Our archive is currently in a bizarre middle-ground where some nodes in our graph can have free-form metadata attached (currently, that's revisions and origins), while others can't.
For revisions, some of that metadata is an integral part of the identifier computation (e.g. referencing arbitrary headers stored in a git commit); the rest of that metadata is attached to the revision object, without taking part in the identifier computation.
This is an issue in several fronts:
- we end up creating revisions and storing metadata there, even when objects should conceptually be releases (that's T1258 as well as T1755)
- we've been wary of adding a free-form metadata field to other objects, as we felt the need to update identifier computation to support it...
- ...as in the current state, metadata that is not part of the identifier computation is lossy: if we get different metadata, but generate the same revision id as something that has already been loaded, we will not be loading the new metadata to the archive (making the "idempotent" nature of our archive graph weaker, and in the worst case, losing (meta)data).
This issue has come up again while discussing our upcoming work with the scientific community (notably HAL/Archives Ouvertes).
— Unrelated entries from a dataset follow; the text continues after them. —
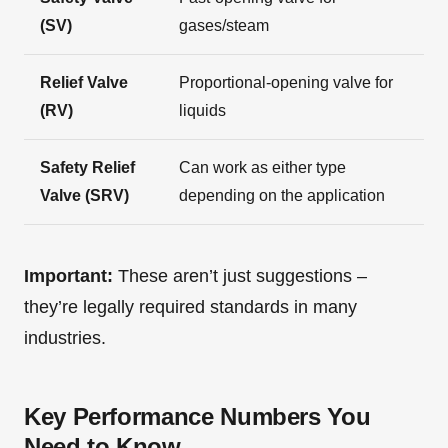
(SV)
gases/steam
Relief Valve
Proportional-opening valve for
(RV)
liquids
Safety Relief
Can work as either type
Valve (SRV)
depending on the application
Important:
These aren’t just suggestions –
they’re legally required standards in many
industries.
Key Performance Numbers You
Need to Know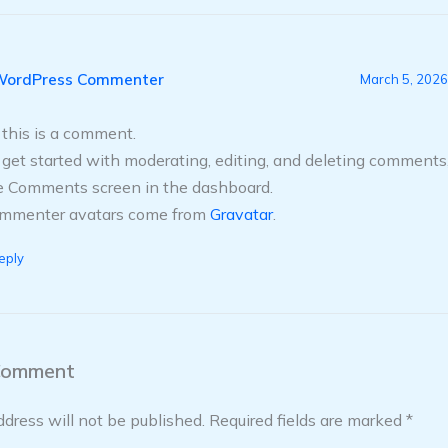
WordPress Commenter
March 5, 2026
, this is a comment.
 get started with moderating, editing, and deleting comments,
e Comments screen in the dashboard.
mmenter avatars come from
Gravatar
.
eply
Comment
ddress will not be published.
Required fields are marked
*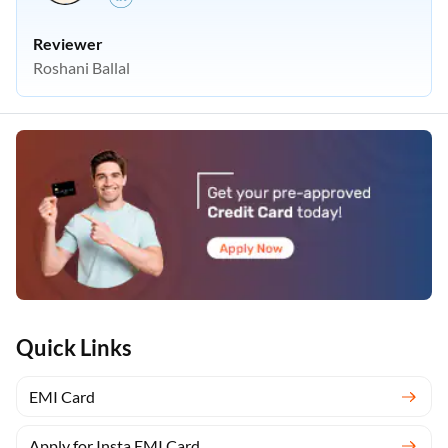
Reviewer
Roshani Ballal
Quick Links
EMI Card
Apply for Insta EMI Card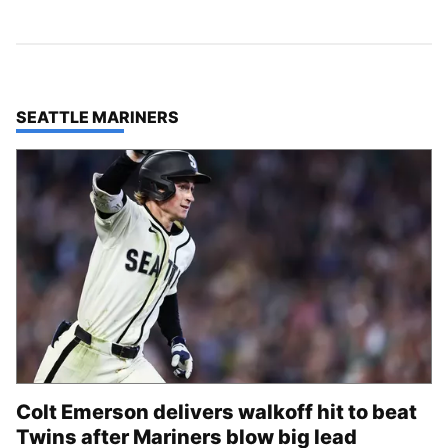
TOP STORIES IN
SEATTLE MARINERS
Colt Emerson delivers walkoff hit to beat
Twins after Mariners blow big lead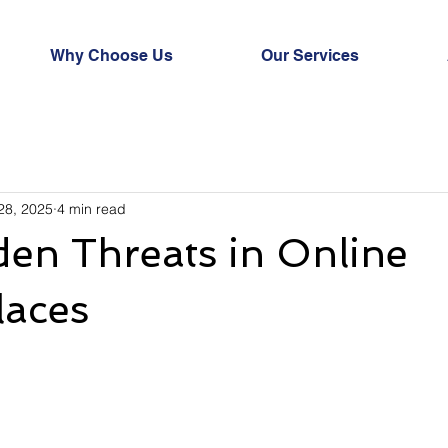
Why Choose Us
Our Services
28, 2025
4 min read
en Threats in Online
laces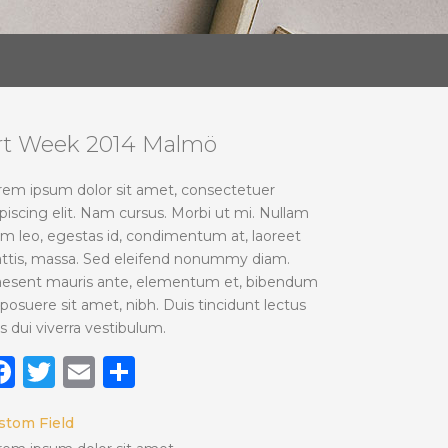
rt Week 2014 Malmö
rem ipsum dolor sit amet, consectetuer
piscing elit. Nam cursus. Morbi ut mi. Nullam
im leo, egestas id, condimentum at, laoreet
ttis, massa. Sed eleifend nonummy diam.
aesent mauris ante, elementum et, bibendum
 posuere sit amet, nibh. Duis tincidunt lectus
s dui viverra vestibulum.
Facebook
Twitter
Email
Share
stom Field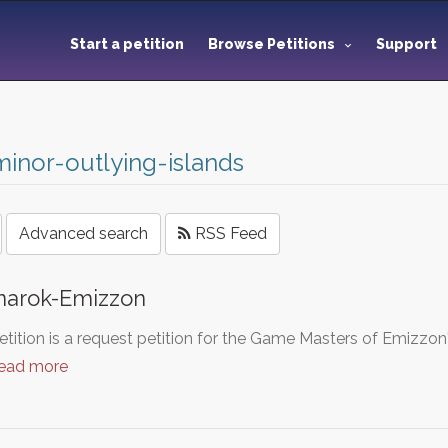
Start a petition
Browse Petitions
Support
inor-outlying-islands
Advanced search
RSS Feed
narok-Emizzon
etition is a request petition for the Game Masters of Emizzon
read more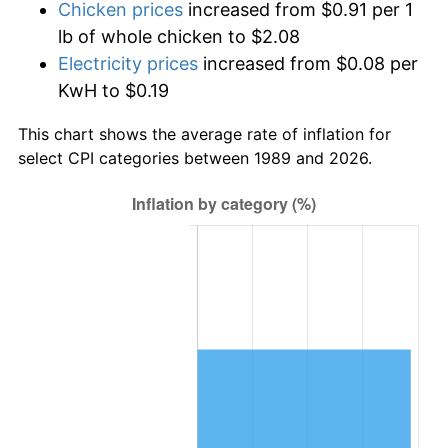
Chicken prices
increased from $0.91 per 1
lb of whole chicken to $2.08
Electricity prices
increased from $0.08 per
KwH to $0.19
This chart shows the average rate of inflation for
select CPI categories between 1989 and 2026.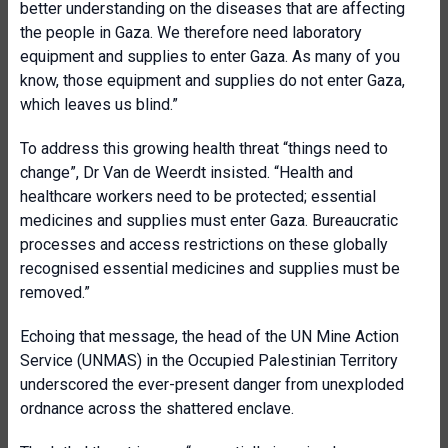
better understanding on the diseases that are affecting
the people in Gaza. We therefore need laboratory
equipment and supplies to enter Gaza. As many of you
know, those equipment and supplies do not enter Gaza,
which leaves us blind.”
To address this growing health threat “things need to
change”, Dr Van de Weerdt insisted. “Health and
healthcare workers need to be protected; essential
medicines and supplies must enter Gaza. Bureaucratic
processes and access restrictions on these globally
recognised essential medicines and supplies must be
removed.”
Echoing that message, the head of the UN Mine Action
Service (UNMAS) in the Occupied Palestinian Territory
underscored the ever-present danger from unexploded
ordnance across the shattered enclave.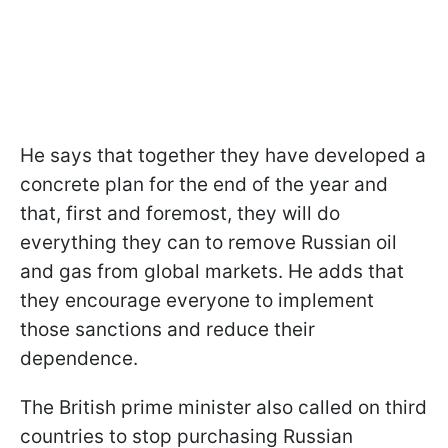
He says that together they have developed a
concrete plan for the end of the year and
that, first and foremost, they will do
everything they can to remove Russian oil
and gas from global markets. He adds that
they encourage everyone to implement
those sanctions and reduce their
dependence.
The British prime minister also called on third
countries to stop purchasing Russian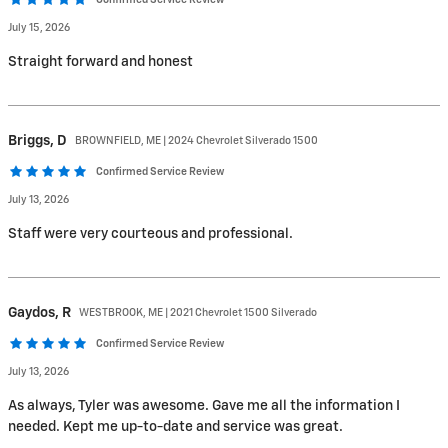
Confirmed Service Review
July 15, 2026
Straight forward and honest
Briggs,
D
BROWNFIELD, ME | 2024 Chevrolet Silverado 1500
Confirmed Service Review
July 13, 2026
Staff were very courteous and professional.
Gaydos,
R
WESTBROOK, ME | 2021 Chevrolet 1500 Silverado
Confirmed Service Review
July 13, 2026
As always, Tyler was awesome. Gave me all the information I
needed. Kept me up-to-date and service was great.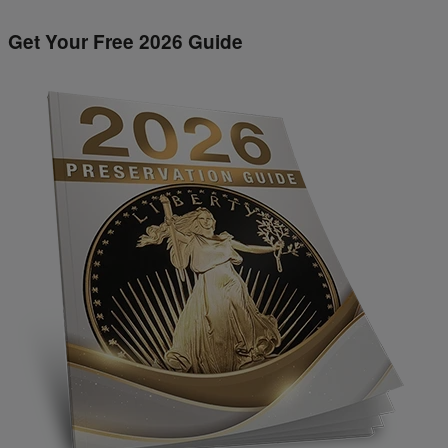
Get Your Free 2026 Guide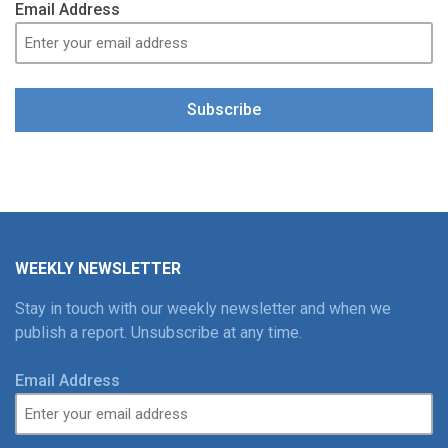
Email Address
Subscribe
WEEKLY NEWSLETTER
Stay in touch with our weekly newsletter and when we
publish a report. Unsubscribe at any time.
Email Address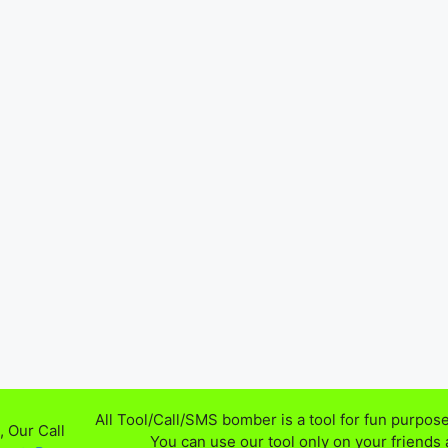
All Tool/Call/SMS bomber is a tool for fun purpose
 Our Call
You can use our tool only on your friends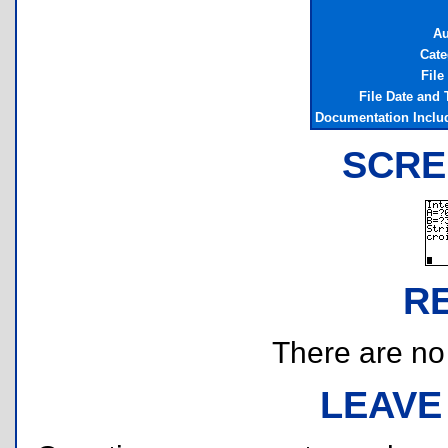
Au
Cate
File
File Date and
Documentation Inclu
SCRE
R
There are no r
LEAVE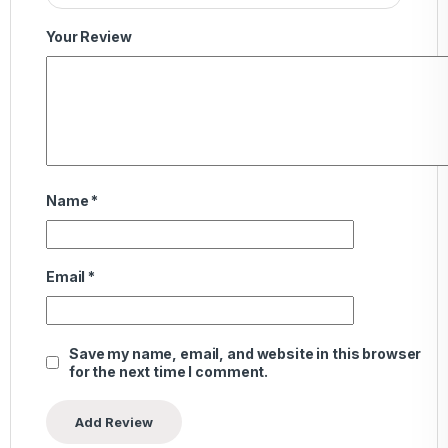
Your Review
Name
*
Email
*
Save my name, email, and website in this browser
for the next time I comment.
During this discussion, we've clarified a somewhat common misconception about our object identifiers:
Not all swh object identifiers are created equal.
- persistent content identifiers are fully intrinsic, and are therefore totally suitable for the very long-term identification and retrieval of source code;
- persistent directory identifiers are, as well, fully intrinsic (given proper normalization of file modes, which we're doing on the tarballs that we load). While harder to match "by chance" (as the complete hierarchy needs to be bit by bit identical), they're still likely to be usable in the very long term to retrieve source by id;
- In the specific case of objects synthesized by Software Heritage (e.g. revisions or releases generated from deposits of source code, or from tarballs of project releases), the persistent revision, release and snapshot identifiers are less useful to the long-term identification of software. In essence, Software Heritage acts as a source of truth for these object ids, and expecting third parties to be able to replicate them in a long-term future is dubious at best.
- For objects created by third parties (e.g. commits and tags from version control systems), the fact that the v1 of SWH persistent revision and release identifiers are compatible with the corresponding git object identifiers helps with their longer term usefulness, but in the future there's a good chance that we'll need to generate our own identifiers from scratch, and to store these external identifiers as free-form metadata as well.
- currently, snapshot objects are purely swh-specific.
Having said that, we've concluded with a way forward on storing extrinsic metadata on the graph:
- we want a way to attach free-form, qualified metadata to objects at all levels of the graph (there's a good chance we can replace T1260 with that)
- we should be able to insert this metadata at object creation time
- separate crawlers should be able to insert this metadata post-hoc (T1739)
- trusted third parties should be able to push this metadata to us, e.g. via a SWORD / deposit process
- for new objects (deposit of source code with attached metadata)
- for existing objects (deposit of metadata only, attached to an object created externally, e.g. by loading a git origin);
- this metadata store should remain completely outside of the object identifier computation
- minimizing the metadata accounted for inside of our object identifiers (and therefore, improving their "intrinsicness") increases the probability that they can be reproduced and used by third parties in the very long term;
- this metadata store should be outside of the main graph storage
- We'll surely want to use / experiment on the metadata store separately from our work on the main graph
Once this separate metadata store is introduced, we should export the current "identifier-excluded" metadata out of the objects currently stored in the graph, then harden the archive storage schema to only allow intrinsic, identifier-included metadata fields in the main archive storage.
A minimum viable implementation of this metadata store would allow queries of the metadata attached to a given object, by PID, so that metadata can be displayed on the website and made available via the public API.
Metadata-based or faceted search is a further step that is out of scope for this task.